Die repräsentative Demokratie durch Volksentscheide zu ersetzen, den Parteien die Konsensfähigkeit abzusprechen und Parlamente und Abgeordnete pauschal zu verunglimpfen - das schafft keine Beteiligung der Bürgerinnen und Bürger. Die Piraten lassen Enttäuschte zurück, wenn die Welt am Ende doch nicht so einfach ist, wie sie glauben machen. Damit verstärken sie am Ende die Politikverdrossenheit.
Björn Böhning, netzpolitischer Sprecher der SPD und Chef der Berliner Senatskanzlei, heute in der FAZ über die Piratenpartei.

Kommentar: Vielleicht verstärken die Piraten die "Politik­verdrossenheit", also den Verdruß an der Politik. Vor allem aber verdanken sie diesem Verdruß, der Unzufriedenheit mit den "etablierten Parteien", ihren Aufstieg.

Diese Unzufriedenheit gibt es überall in Europa, und überall hat sie Protestparteien großgemacht - den FN in Frankreich, den Vlaams Belang in Belgien, die Lega Nord in Italien und so fort.

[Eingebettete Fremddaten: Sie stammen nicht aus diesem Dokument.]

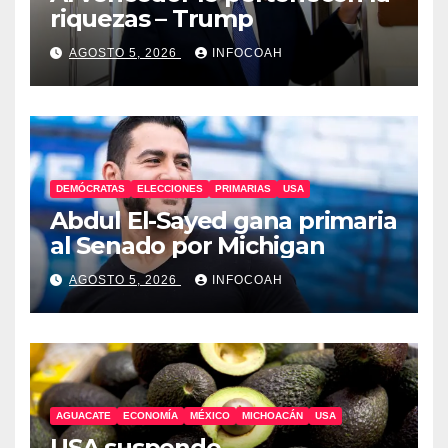
riquezas – Trump
AGOSTO 5, 2026
INFOCOAH
DEMÓCRATAS
ELECCIONES
PRIMARIAS
USA
Abdul El-Sayed gana primaria
al Senado por Michigan
AGOSTO 5, 2026
INFOCOAH
AGUACATE
ECONOMÍA
MÉXICO
MICHOACÁN
USA
USA suspende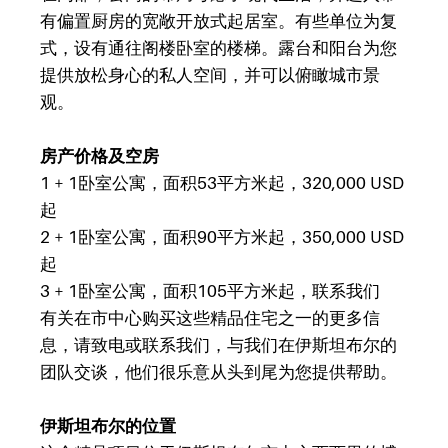
有偏置厨房的宽敞开放式起居室。有些单位为复
式，设有通往阁楼卧室的楼梯。露台和阳台为您
提供放松身心的私人空间，并可以俯瞰城市景
观。
房产价格及空房
1 + 1卧室公寓，面积53平方米起，320,000
USD
起
2 + 1卧室公寓，面积90平方米起，350,000
USD
起
3 + 1卧室公寓，面积105平方米起，联系我们
有关在市中心购买这些精品住宅之一的更多信
息，请致电或联系我们，与我们在伊斯坦布尔的
团队交谈，他们很乐意从头到尾为您提供帮助。
伊斯坦布尔的位置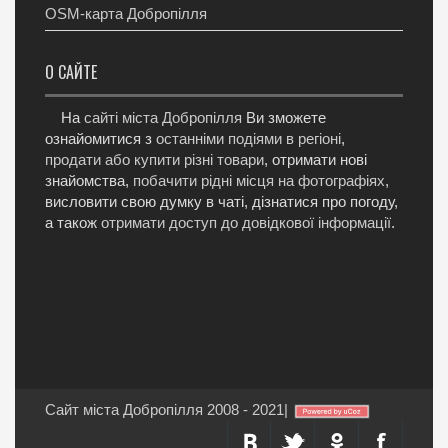
OSM-карта Добропілля
О САЙТЕ
На
сайті міста Добропілля
Ви зможете
ознайомитися з
останніми подіями в регіоні
,
продати або купити різні товари
, отримати нові
знайомства,
побачити рідні місця на фотографіях
,
висловити свою думку в чаті, дізнатися про погоду,
а також
отримати доступ до довідкової інформації
.
Сайт міста Добропілля 2008 - 2021
|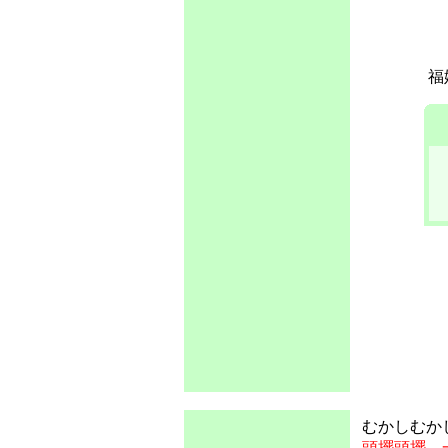
福
むかしむか
頭擺頭擺，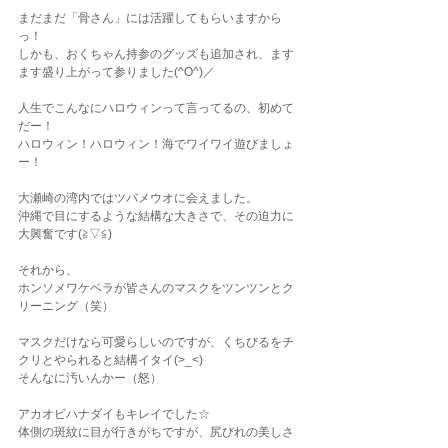
まだまだ「骨さん」には活躍してもらいますから
っ！
しかも、おくちゃん持参のグッズも追加され、ます
ます盛り上がって参りました(^O^)／
人生でこんなにハロウィンって言ってるの、初めて
だー！
ハロウィン！ハロウィン！海でワイワイ遊びましょ
ー！
大瀬崎の湾内ではツバメウオに会えました。
沖縄で目にするような結構な大きさで、その迫力に
大興奮です(≧▽≦)
それから、
ホンソメワケベラが皆さんのマスクをツンツンとク
リーニング（笑）
マスクだけなら可愛らしいのですが、くちびるをチ
クリとやられると結構イタイ(>_<)
そんなに汚いんかー（怒）
アカオビハナダイもキレイでした☆
体側の斑紋に目が行きがちですが、尻びれの美しさ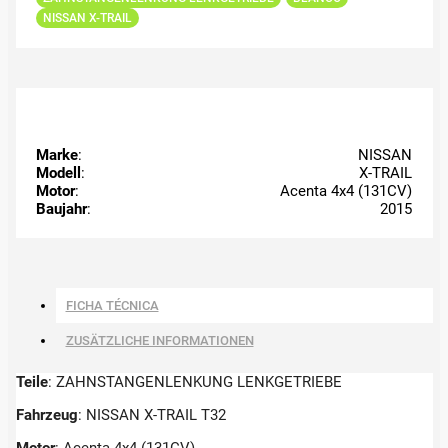
NISSAN X-TRAIL
Marke
:
NISSAN
Modell
:
X-TRAIL
Motor
:
Acenta 4x4 (131CV)
Baujahr
:
2015
FICHA TÉCNICA
ZUSÄTZLICHE INFORMATIONEN
Teile
: ZAHNSTANGENLENKUNG LENKGETRIEBE
Fahrzeug
: NISSAN X-TRAIL T32
Motor
: Acenta 4x4 (131CV)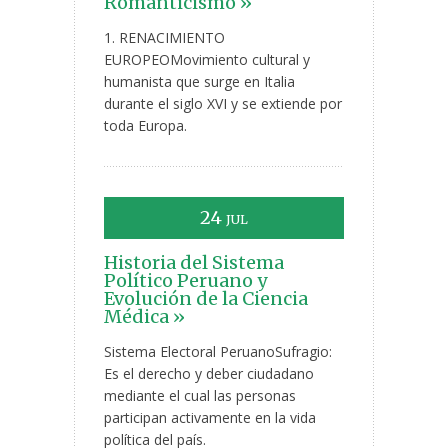
Romanticismo »
1. RENACIMIENTO
EUROPEOMovimiento cultural y
humanista que surge en Italia
durante el siglo XVI y se extiende por
toda Europa.
24
JUL
Historia del Sistema
Político Peruano y
Evolución de la Ciencia
Médica »
Sistema Electoral PeruanoSufragio:
Es el derecho y deber ciudadano
mediante el cual las personas
participan activamente en la vida
política del país.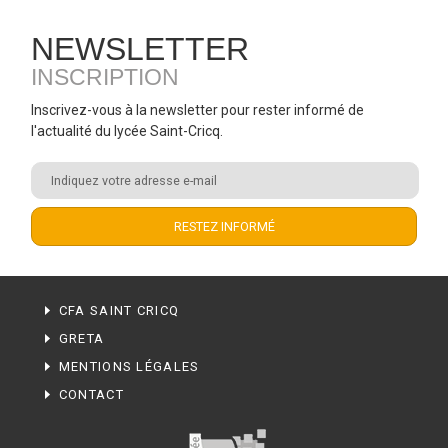
NEWSLETTER
INSCRIPTION
Inscrivez-vous à la newsletter pour rester informé de
l'actualité du lycée Saint-Cricq.
CFA SAINT CRICQ
GRETA
MENTIONS LÉGALES
CONTACT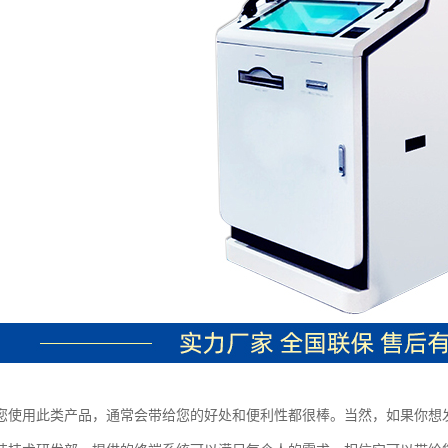
您使用此类产品，通常会带给您的好处和便利性都很棒。当然，如果你想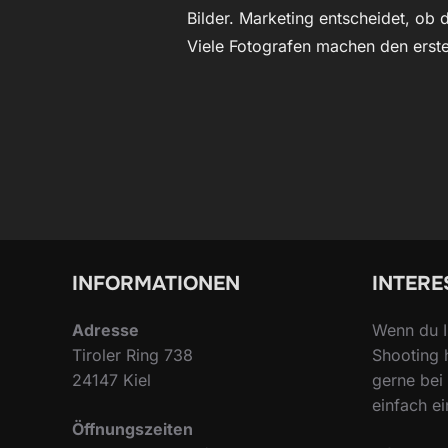
Bilder. Marketing entscheidet, ob d
Viele Fotografen machen den erste
INFORMATIONEN
INTERE
Adresse
Wenn du I
Tiroler Ring 738
Shooting 
24147 Kiel
gerne bei 
einfach ei
Öffnungszeiten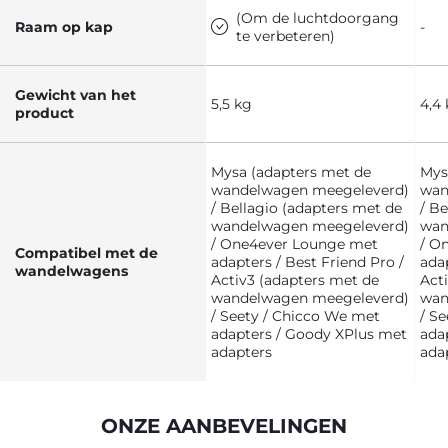
(Om de luchtdoorgang
Raam op kap
-
te verbeteren)
Gewicht van het
5,5 kg
4,4
product
Mysa (adapters met de
Mys
wandelwagen meegeleverd)
wan
/ Bellagio (adapters met de
/ B
wandelwagen meegeleverd)
wan
/ One4ever Lounge met
/ O
Compatibel met de
adapters / Best Friend Pro /
adap
wandelwagens
Activ3 (adapters met de
Act
wandelwagen meegeleverd)
wan
/ Seety / Chicco We met
/ S
adapters / Goody XPlus met
ada
adapters
ada
ONZE AANBEVELINGEN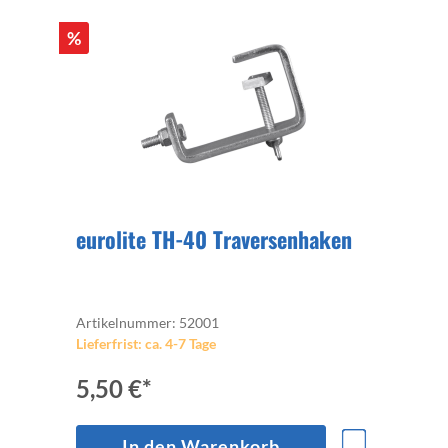
%
eurolite TH-40 Traversenhaken
Artikelnummer: 52001
Lieferfrist: ca. 4-7 Tage
5,50 €*
In den Warenkorb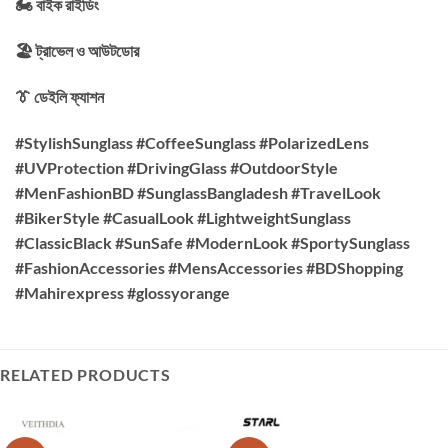
🏍️ বাইক রাইডিং
🏖️ ট্রাভেল ও আউটডোর
👔 ডেইলি ফ্যাশন
#StylishSunglass #CoffeeSunglass #PolarizedLens
#UVProtection #DrivingGlass #OutdoorStyle
#MenFashionBD #SunglassBangladesh #TravelLook
#BikerStyle #CasualLook #LightweightSunglass
#ClassicBlack #SunSafe #ModernLook #SportySunglass
#FashionAccessories #MensAccessories #BDShopping
#Mahirexpress #glossyorange
RELATED PRODUCTS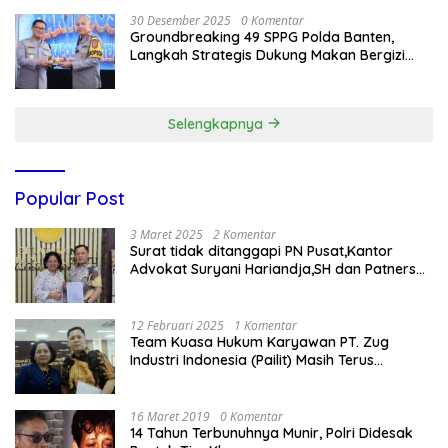
30 Desember 2025
0 Komentar
Groundbreaking 49 SPPG Polda Banten,
Langkah Strategis Dukung Makan Bergizi
Gratis
Selengkapnya
Popular Post
3 Maret 2025
2 Komentar
Surat tidak ditanggapi PN Pusat,Kantor
Advokat Suryani Hariandja,SH dan Patners
Bikin Pengaduan ke Mahkamah Agung RI
12 Februari 2025
1 Komentar
Team Kuasa Hukum Karyawan PT. Zug
Industri Indonesia (Pailit) Masih Terus
Memperjuangkan Hak Karyawan di
Pengadilan Negeri Jakarta Pusat
16 Maret 2019
0 Komentar
14 Tahun Terbunuhnya Munir, Polri Didesak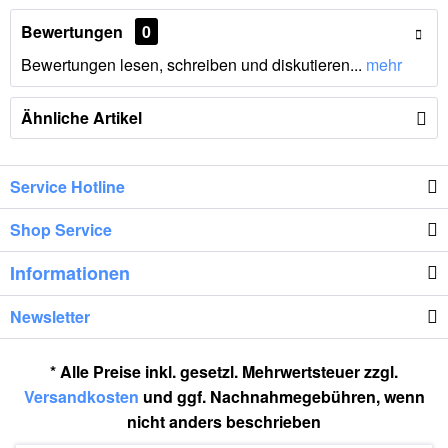
Bewertungen
0
Bewertungen lesen, schreiben und diskutieren...
mehr
Ähnliche Artikel
Service Hotline
Shop Service
Informationen
Newsletter
* Alle Preise inkl. gesetzl. Mehrwertsteuer zzgl.
Versandkosten
und ggf. Nachnahmegebühren, wenn
nicht anders beschrieben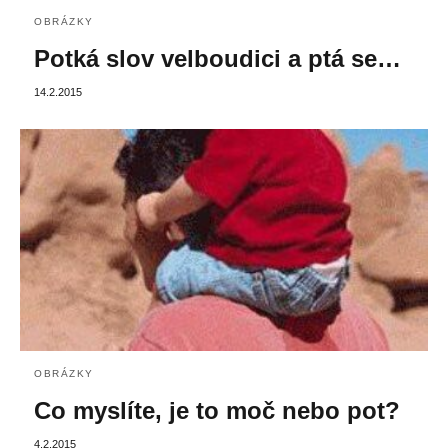
OBRÁZKY
Potká slov velboudici a ptá se…
14.2.2015
OBRÁZKY
Co myslíte, je to moč nebo pot?
4.2.2015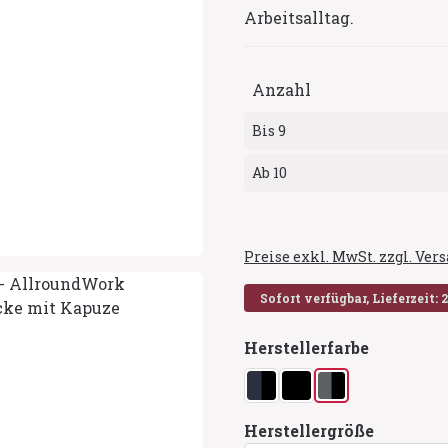
Arbeitsalltag.
Anzahl
Bis
9
Ab
10
Preise exkl. MwSt. zzgl. Ve
Sofort verfügbar, Lieferzeit: 
auswähl
Herstellerfarbe
navy/schwarz
schwarz
stahlgrau/schwa
auswähl
Herstellergröße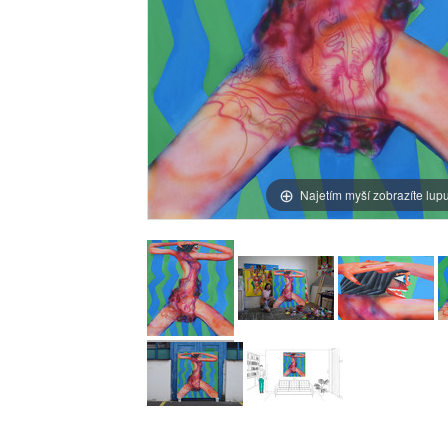
Najetím myší zobrazíte lup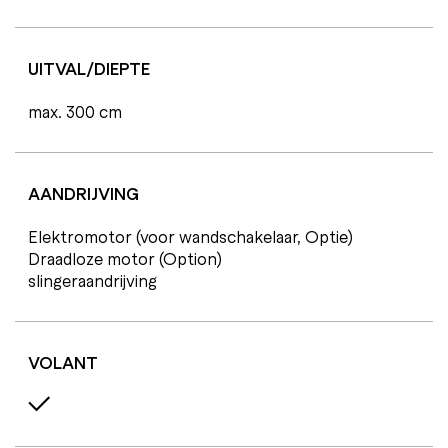
UITVAL/DIEPTE
max. 300 cm
AANDRIJVING
Elektromotor (voor wandschakelaar, Optie)
Draadloze motor (Option)
slingeraandrijving
VOLANT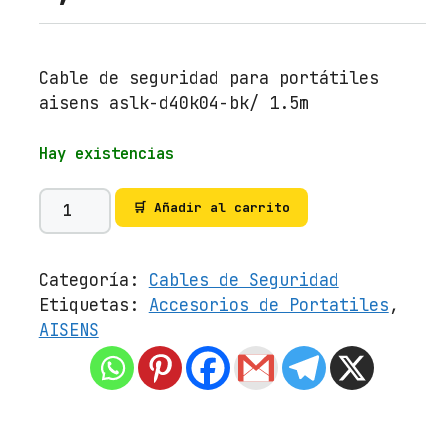
Cable de seguridad para portátiles
aisens aslk-d40k04-bk/ 1.5m
Hay existencias
C
🛒 Añadir al carrito
a
b
l
Categoría:
Cables de Seguridad
e
Etiquetas:
Accesorios de Portatiles
,
d
AISENS
e
S
e
g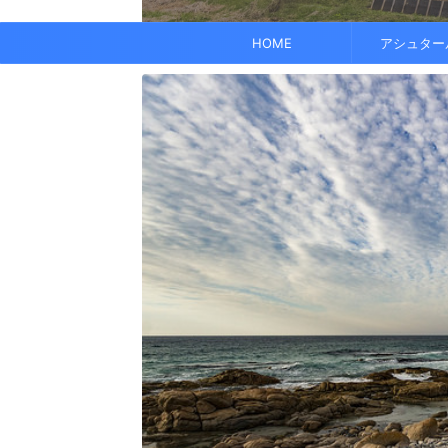
でも、どこかで希望を感じる——そんな .
なくて だらだら ...
くに何人か使っている人がいれば、 体 ..
す。 これにより、エネルギーバランス
されています。 また、オーラ分析 ...
HOME
アシュター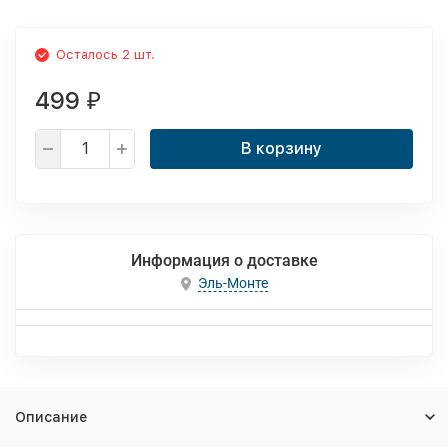
Осталось 2 шт.
499
₽
В корзину
Информация о доставке
Эль-Монте
Описание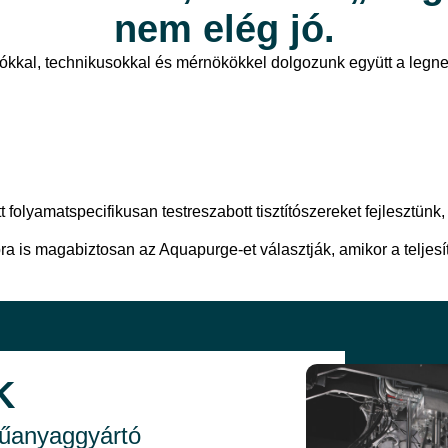
nem elég jó.
ozókkal, technikusokkal és mérnökökkel dolgozunk együtt a leg
t folyamatspecifikusan testreszabott tisztítószereket fejlesztünk
ra is magabiztosan az Aquapurge-et választják, amikor a telje
K
műanyaggyártó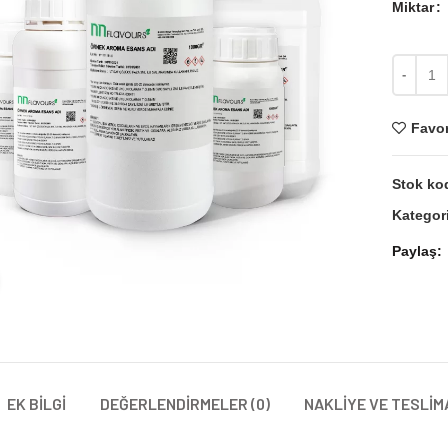
Miktar
Miktar
Favor
Stok ko
Kategori
Paylaş
Büyütmek için tıklayın
EK BILGI
DEĞERLENDIRMELER (0)
NAKLIYE VE TESLIM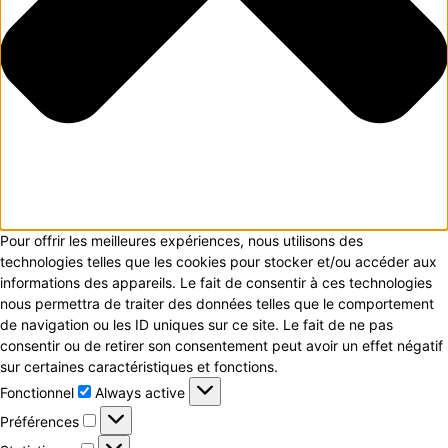
Pour offrir les meilleures expériences, nous utilisons des
technologies telles que les cookies pour stocker et/ou accéder aux
informations des appareils. Le fait de consentir à ces technologies
nous permettra de traiter des données telles que le comportement
de navigation ou les ID uniques sur ce site. Le fait de ne pas
consentir ou de retirer son consentement peut avoir un effet négatif
sur certaines caractéristiques et fonctions.
Fonctionnel
Fonctionnel
Always active
Préférences
Préférences
Statistiques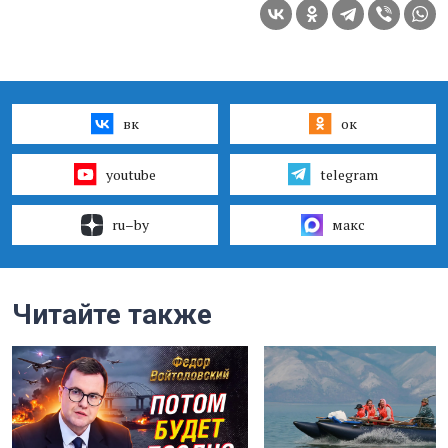
вк
ок
youtube
telegram
ru–by
макс
Читайте также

Das sind alles populistische Parteien, die wie die Piraten auf der "Mitwirkung des Volks" bestehen, die wie diese eine Kluft sehen zwischen der "politischen Klasse" und "dem Volk". Es sind zugleich aber auch mehr oder weniger weit rechts stehende Parteien.

Solche Parteien rechts von der Union haben in Deutschland keine Chance. Es gab da also ein Vakuum: Ein Bedürfnis nach Populismus außerhalb der kommunistischen Linken, das aber sozusagen nirgends andocken konnte.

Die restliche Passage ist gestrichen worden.